По ночам пугающе скрипели половицы. После полуночи на масляной лампе в коридоре прикручивался фитиль. Я слышала, как по коридору шлепает Сула в плетеных туфлях, которые она обычно носила. Они представляли собой соломенную подошву с перепонкой, сделанной из раскрашенной соломы. Они были очень грязными и потрепанными. Я слышала, как она останавливалась, и мне казалось, что она стоит у моей двери и что если я выскочу из кровати и распахну дверь, я столкнусь с ней нос к носу.

Зачем? Бессмысленно. Но меня не покидало ощущение, что она постоянно следит за мной.

Я без конца глядела на дату, отмеченную Эдвардом красным карандашом, и считала, что жду этого дня больше, чем он, хотя каждый раз спрашивала себя, что, кроме радости увидеть Редверса, он может мне принести.

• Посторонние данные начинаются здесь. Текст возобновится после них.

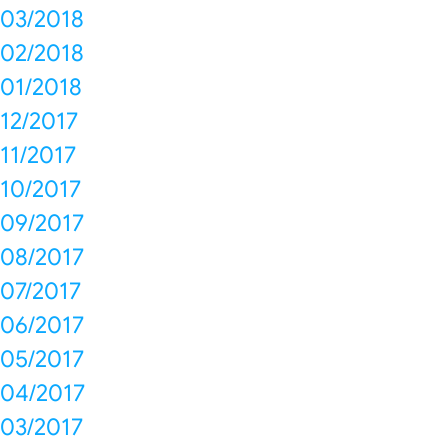
03/2018
02/2018
01/2018
12/2017
11/2017
10/2017
09/2017
08/2017
07/2017
06/2017
05/2017
04/2017
03/2017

Было бы легче, если бы Чантел меньше была занята, но она сказала, что боится надолго покидать Моник. Эта глупышка делала все, чтобы заболеть, а ей это было нетрудно.

Ее навестил врач острова. Он был очень старый и только и ждал, когда приедет новый доктор, тогда он уйдет на пенсию. Он говорил с Чантел. Потом она сказала, что он совершенно отстал от времени. И неудивительно, он жил на острове вот уже тридцать лет.

Через три дня после отплытия корабля Моник прислала за мной Эдварда. Увидев ее, я поняла, что она в опасном настроении. Она проговорила хитрым голосом:

– Вы, наверное, чувствуете себя очень одинокой, мисс Бретт.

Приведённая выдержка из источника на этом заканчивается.